(Records from a data source)
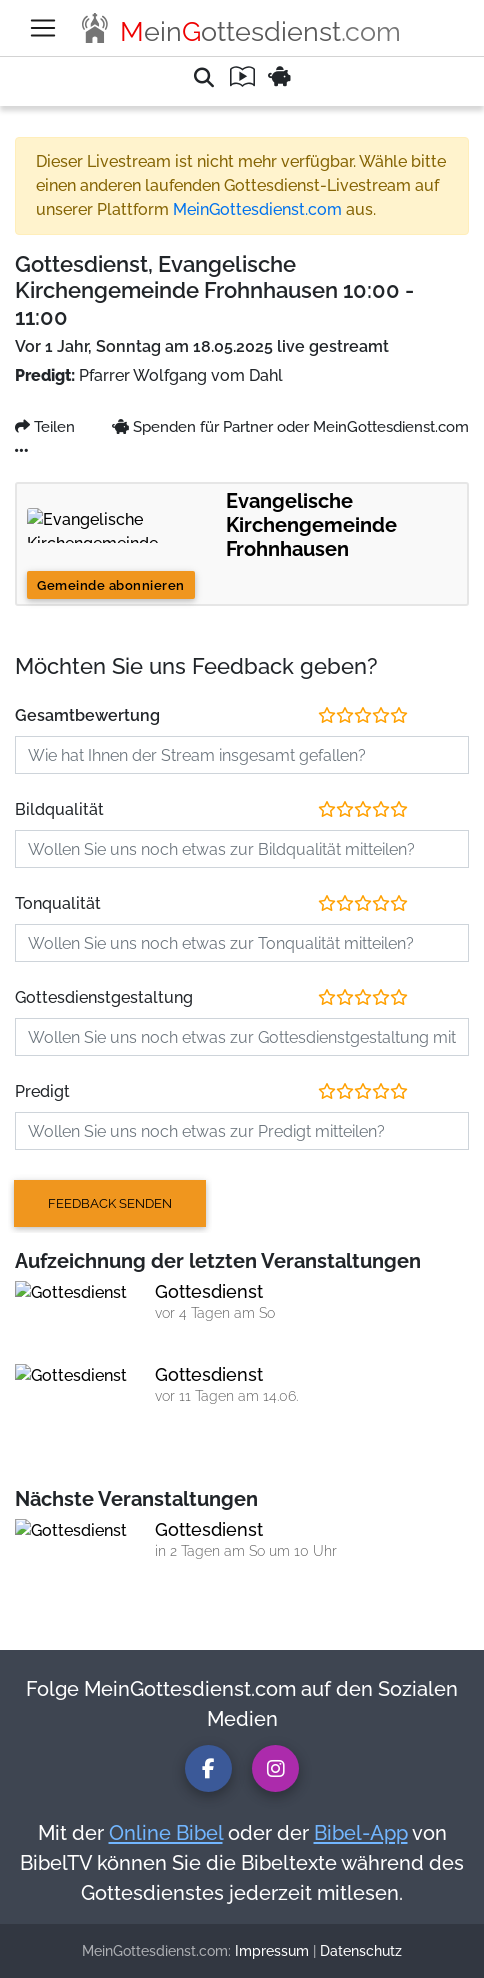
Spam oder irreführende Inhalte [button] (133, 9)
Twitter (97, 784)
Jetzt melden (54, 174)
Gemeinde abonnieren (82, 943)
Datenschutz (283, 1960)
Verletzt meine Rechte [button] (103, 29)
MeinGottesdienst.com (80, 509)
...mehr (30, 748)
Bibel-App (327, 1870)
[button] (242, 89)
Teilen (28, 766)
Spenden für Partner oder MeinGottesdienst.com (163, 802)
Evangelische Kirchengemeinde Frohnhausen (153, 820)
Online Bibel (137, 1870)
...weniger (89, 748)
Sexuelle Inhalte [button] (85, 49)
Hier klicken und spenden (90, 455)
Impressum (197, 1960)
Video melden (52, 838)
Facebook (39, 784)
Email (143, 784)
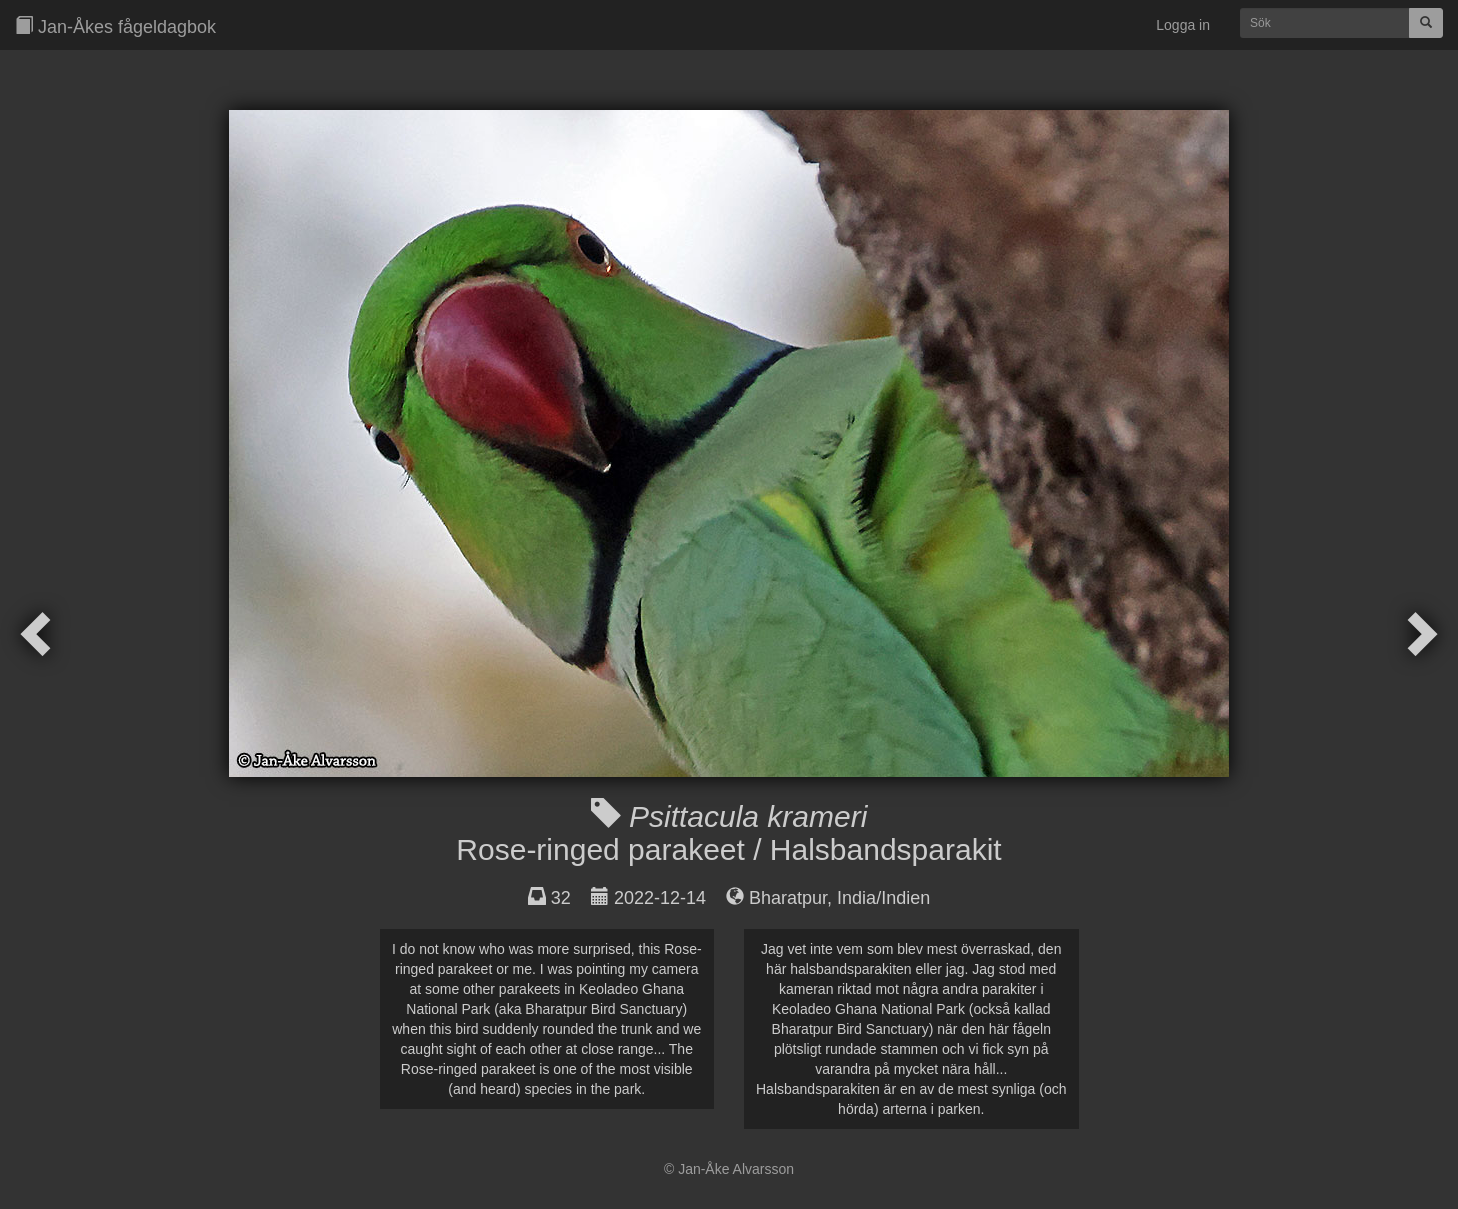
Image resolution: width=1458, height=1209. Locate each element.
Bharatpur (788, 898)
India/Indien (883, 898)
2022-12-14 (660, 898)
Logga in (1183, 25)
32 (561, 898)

...

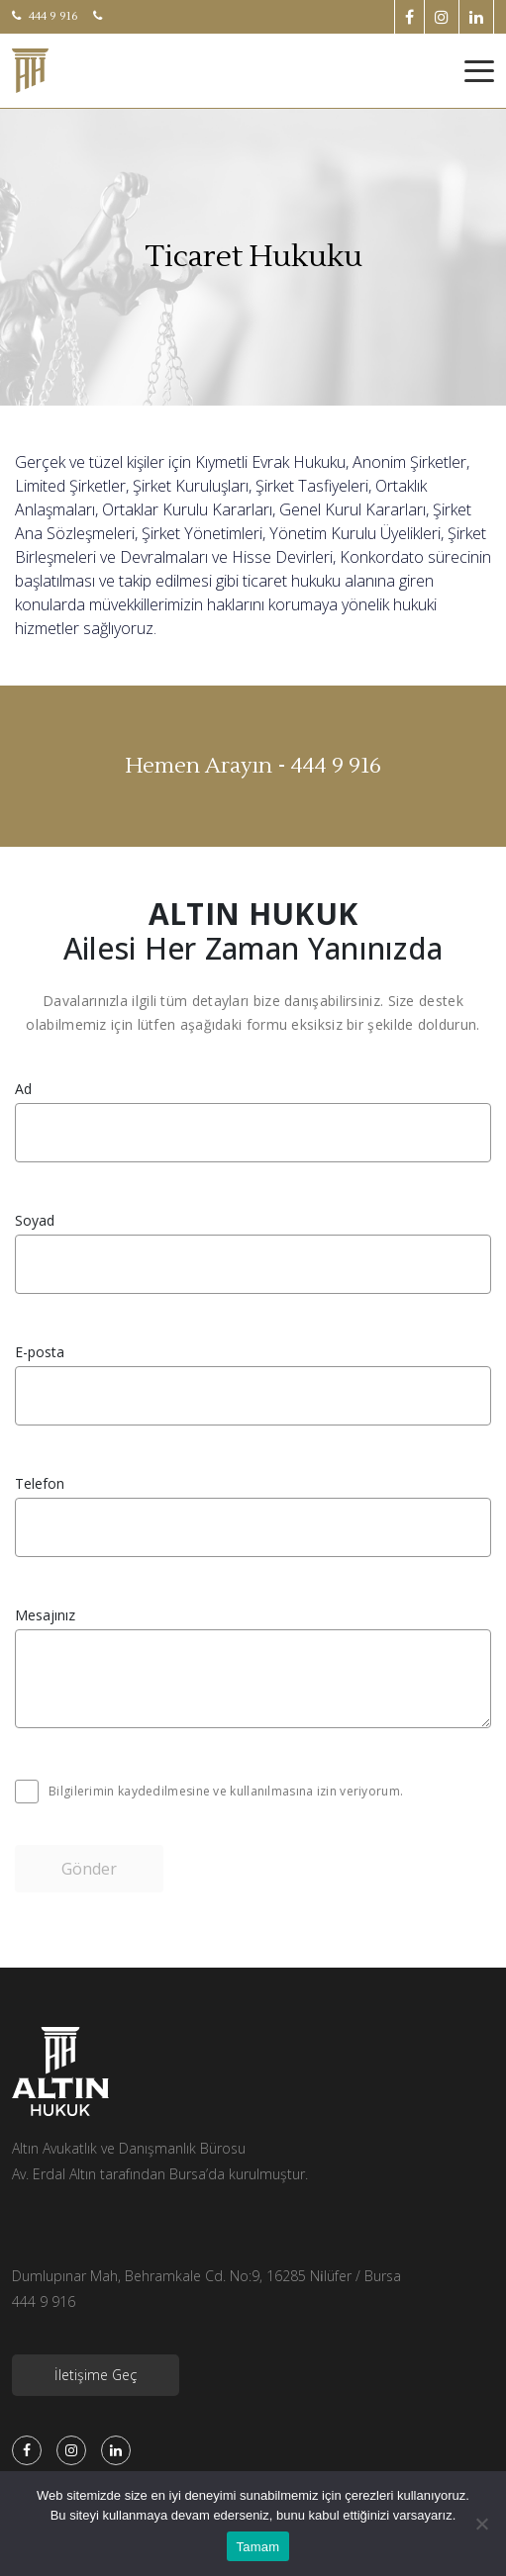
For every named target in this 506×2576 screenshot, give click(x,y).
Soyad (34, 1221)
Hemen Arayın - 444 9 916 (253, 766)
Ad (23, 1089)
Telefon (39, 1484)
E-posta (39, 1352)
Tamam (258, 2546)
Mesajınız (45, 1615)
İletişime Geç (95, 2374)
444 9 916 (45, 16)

◆ **Directions**: Every line containing the string "Inhalte" is required; copy each such line from the data.

◆ **Answer to the problem**:
Spam oder irreführende Inhalte [button] (133, 9)
Sexuelle Inhalte [button] (85, 49)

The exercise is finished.